Should you be involved in an accident at work and you sustain a brain injury, there are specific steps that you must take whether you are planning to file a personal injury claim against a negligent employer or not. It would be fair to say that following the incident, you may not want to think about claiming compensation straight away, but once your injuries are correctly diagnosed, this may change. With this said, the first and most important thing to do is to seek medical attention as a matter of urgency. The steps that must take following an accident in the workplace are detailed below:

  • Ensure the incident is reported to the right person/people
  • Ensure the accident is recorded in the Accident Report Book and if one is not available or your injuries prevent you from doing this, make sure a work colleague or someone else makes a record of the accident, where it occurred and the injuries you sustained
  • If necessary, the incident must be reported to RIDDOR
  • Get witness statements and their contact details
  • Ensure photos are taken of where the accident occurred and of the injuries you sustained

What Can be Included in a Brain Injury Claim?

Following an accident at work that leaves you injured, whether your injuries are slight or severe and you decide to file a brain injury claim against your employer because you believe they were negligent in their duty to keep you safe from injury and harm, there are specific things that can be included in your claim so that you are awarded the level of brain injury compensation you rightly deserve.
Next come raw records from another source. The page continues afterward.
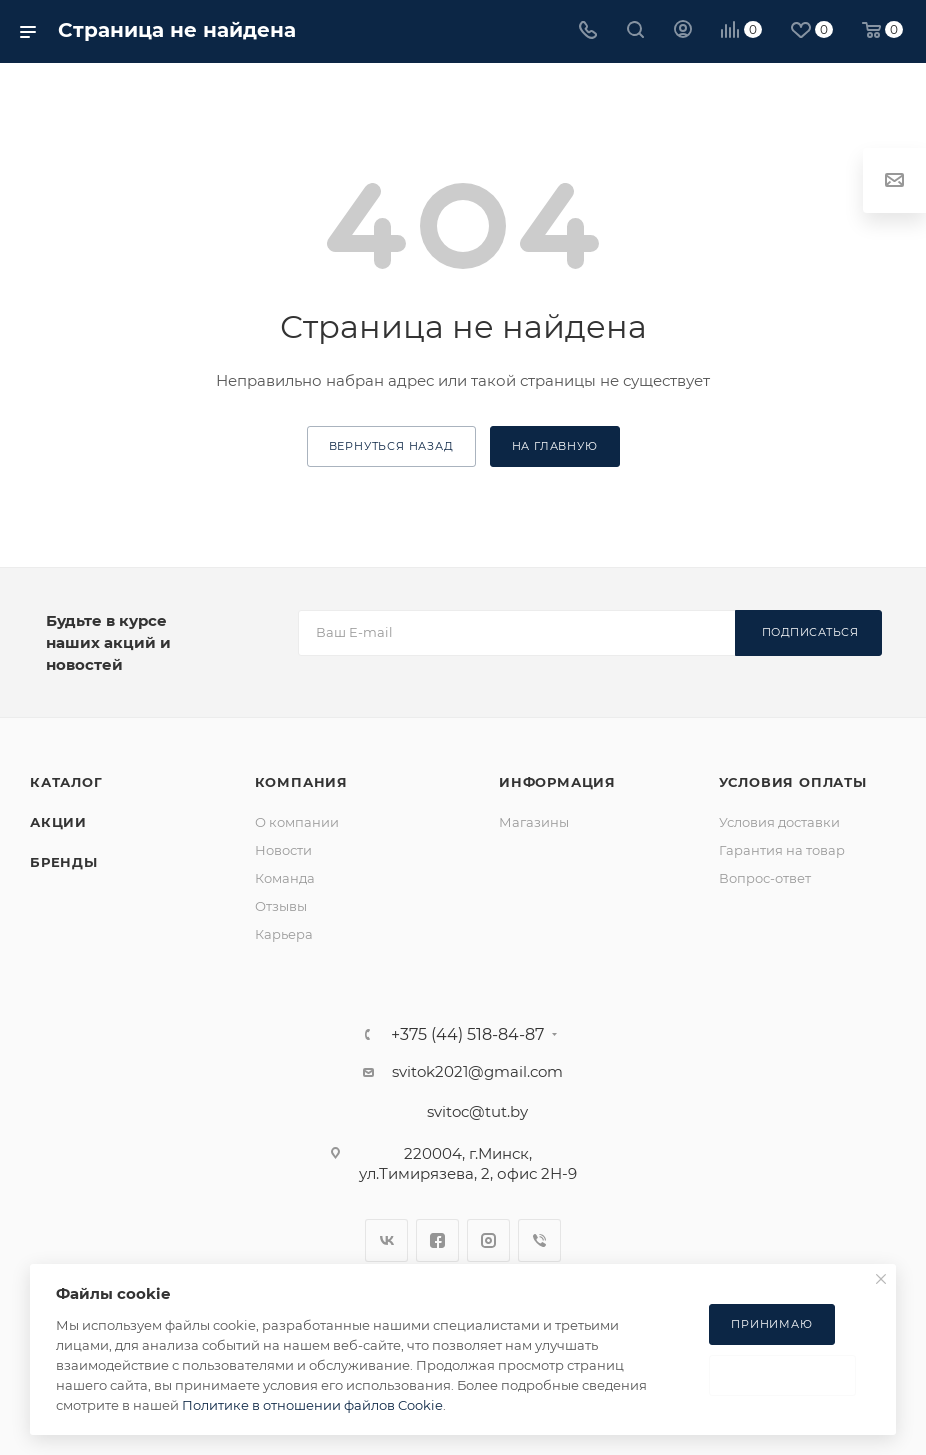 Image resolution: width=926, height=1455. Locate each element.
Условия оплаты (793, 782)
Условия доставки (779, 822)
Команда (285, 878)
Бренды (64, 862)
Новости (283, 850)
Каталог (66, 782)
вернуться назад (391, 446)
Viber (539, 1240)
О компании (297, 822)
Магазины (534, 822)
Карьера (284, 934)
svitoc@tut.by (477, 1111)
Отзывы (281, 906)
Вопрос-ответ (765, 878)
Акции (58, 822)
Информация (557, 782)
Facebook (437, 1240)
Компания (301, 782)
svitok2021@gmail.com (477, 1071)
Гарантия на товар (782, 850)
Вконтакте (386, 1240)
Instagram (488, 1240)
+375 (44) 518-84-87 (467, 1035)
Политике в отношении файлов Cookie (312, 1405) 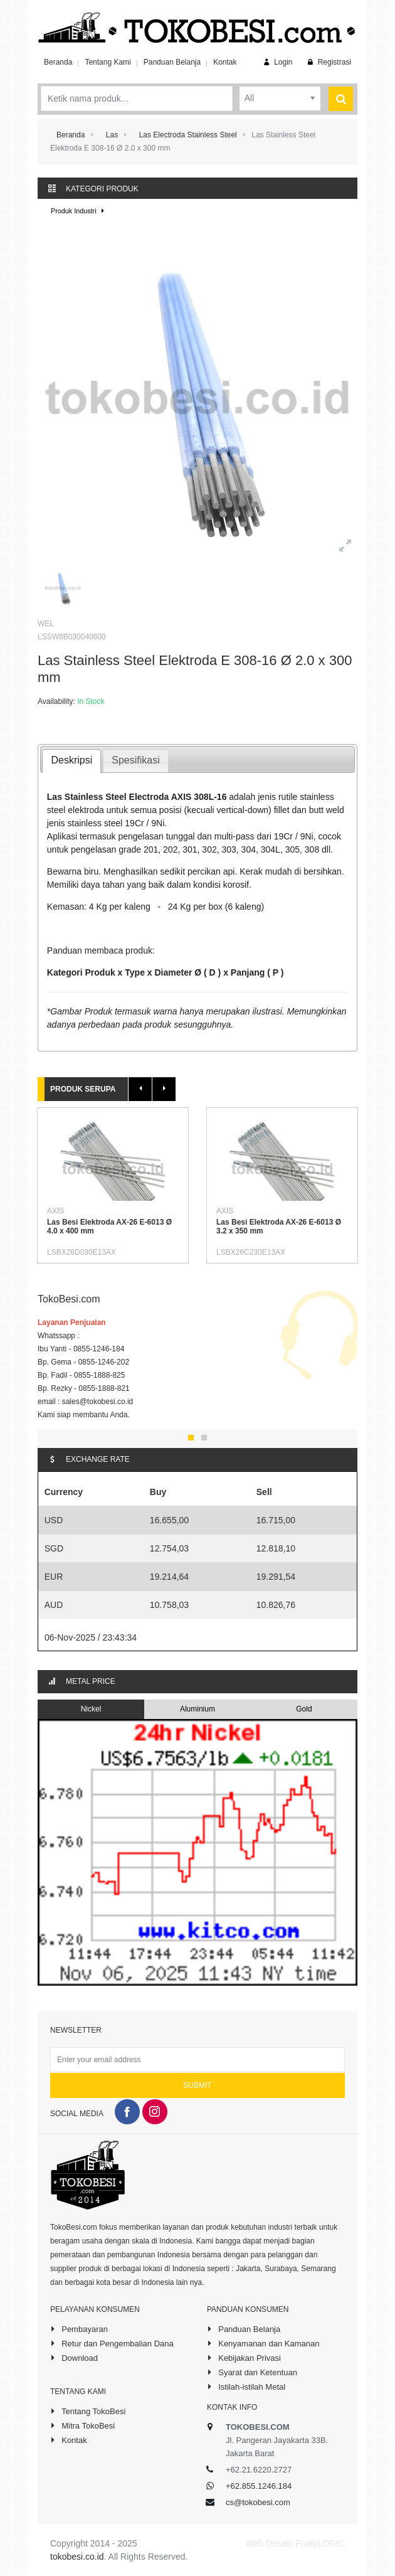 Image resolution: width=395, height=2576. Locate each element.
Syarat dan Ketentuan (252, 2372)
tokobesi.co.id (77, 2557)
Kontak (224, 62)
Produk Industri (79, 211)
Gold (304, 1709)
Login (276, 62)
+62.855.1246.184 (259, 2486)
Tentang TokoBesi (87, 2411)
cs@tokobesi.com (258, 2502)
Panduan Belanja (172, 62)
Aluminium (197, 1709)
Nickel (91, 1709)
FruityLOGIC (320, 2543)
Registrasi (328, 62)
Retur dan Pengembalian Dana (112, 2343)
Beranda (58, 62)
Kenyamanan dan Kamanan (263, 2343)
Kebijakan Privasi (244, 2358)
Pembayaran (79, 2329)
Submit (197, 2085)
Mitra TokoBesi (82, 2425)
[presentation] (71, 761)
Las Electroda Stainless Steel (188, 134)
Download (74, 2358)
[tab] (71, 761)
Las (112, 134)
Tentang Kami (107, 62)
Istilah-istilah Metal (246, 2387) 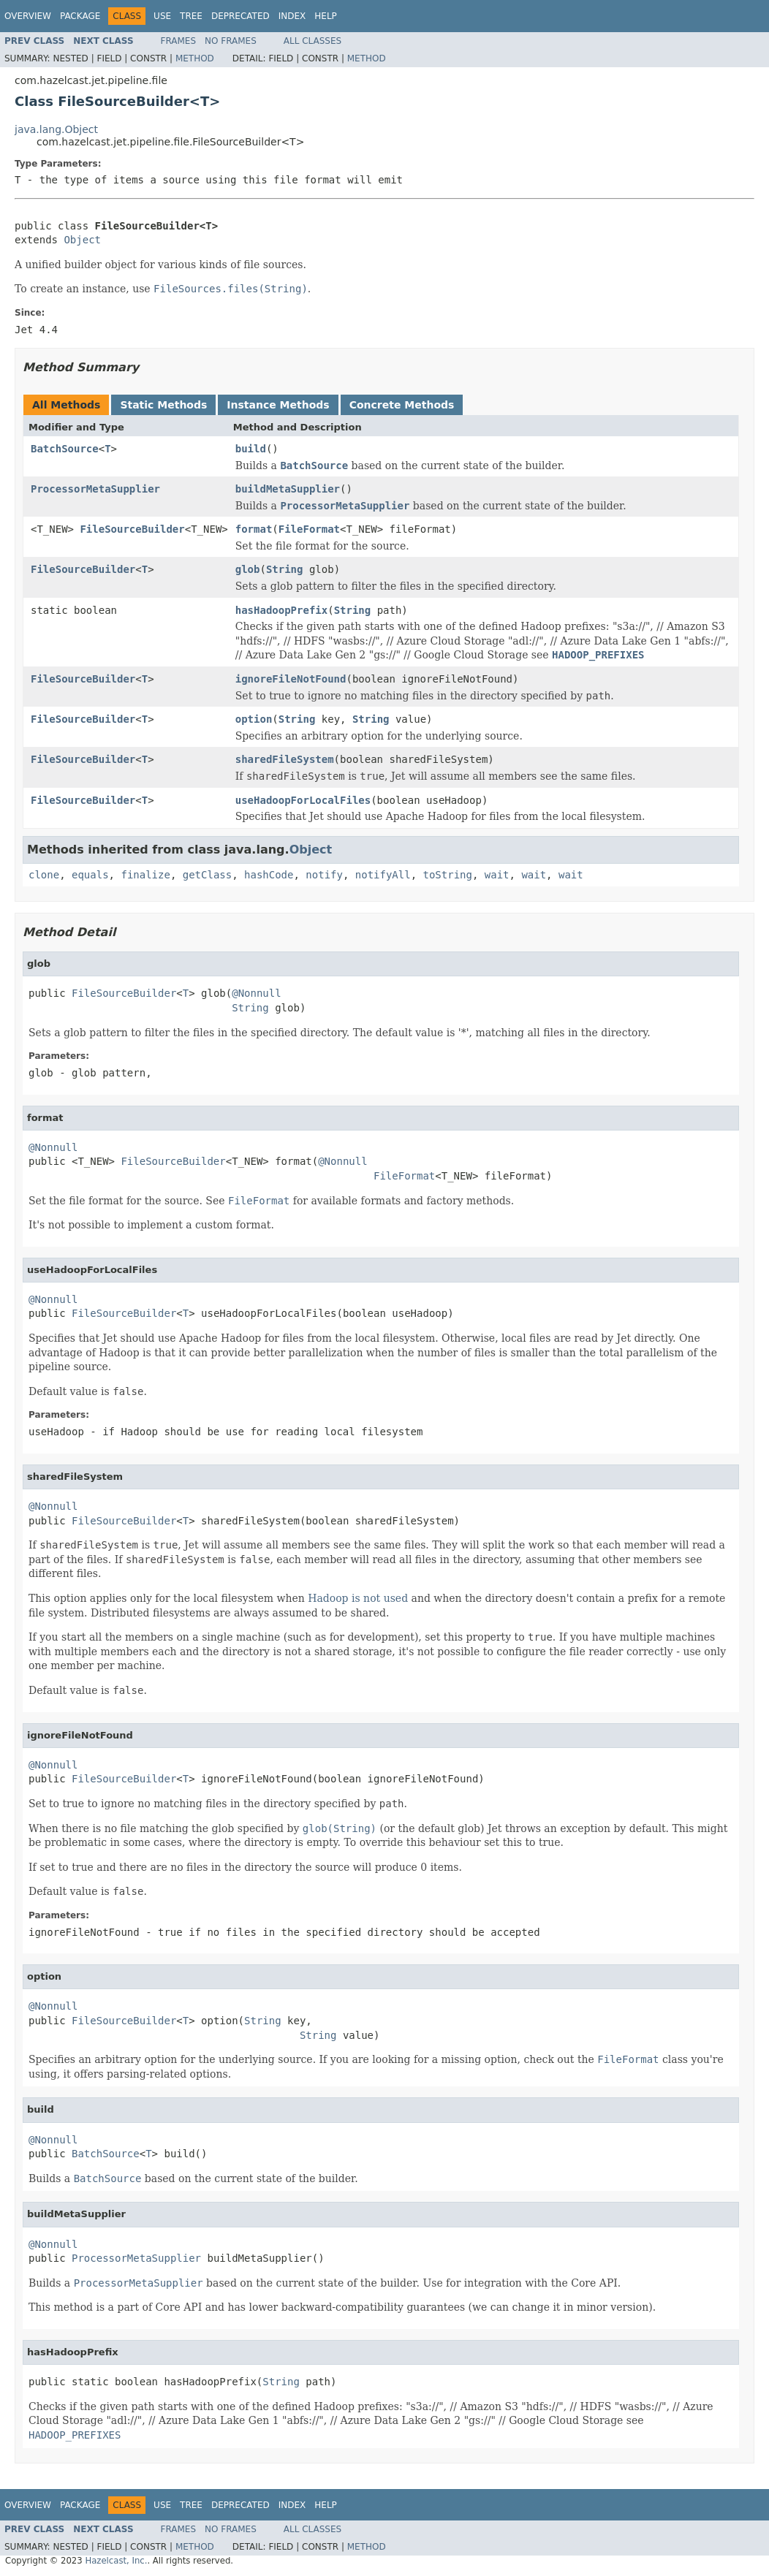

These are detailed below:

  • General damages
  • Special damages

General damages in more detail could include the following:

  • Pain and suffering
  • Loss of amenity

Special damages may be awarded which could include the following:

  • Medical expenses you incurred as a direct result of suffering a brain injury
  • Loss of earnings
  • Loss of future earnings should you not be able to work again
  • Care costs if you need daily assistance at home or if you have to go into a care home

Could I Be Awarded an Interim Payment in a Brain Injury Claim?

Because brain injury claims can involve long-term treatment and because they are often complex, long-drawn legal processes, a solicitor who specialises in accident at work claims would negotiate an interim payment for you. This is to help you financially until you receive a final settlement whether a court rules in your favour and awards you a level of compensation you rightly deserve, or your employer’s insurers offer to settle your brain injury claim out of court.

Is There a Time Limit to making a Brain Injury Claim?

As with most accident at work claims, the brain injury time limit stands at 3 years from the date you sustained your injury. This is the statutory time limit that must be adhered to. Failing to file a claim before the time limit expires, could mean you would lose out on receiving the compensation you deserve even if you can prove employer negligence. In legal terms, this is known as a claim becoming “statute barred”.

However, in some cases where the damage is not diagnosed until much later, the time limit could begin from the date a medical professional diagnosed your condition which is referred to as “date of knowledge”.

How Do No Win, No Fee Agreements Work on Brain Injury Claims?

Once a solicitor has assessed your brain injury claim and believes that you have a strong case against a negligent employer, they would typically offer to enter into a Conditional Fee Agreement (CFA) with you. This is a legal contract that outlines the Terms and Conditions of the agreement as well as the percentage you would pay on a successful brain injury claim. This is referred to as a “success fee” because should your case not be successful, you would have nothing to pay for the legal representation you received. This is known as working with a solicitor on a No Win No Fee basis.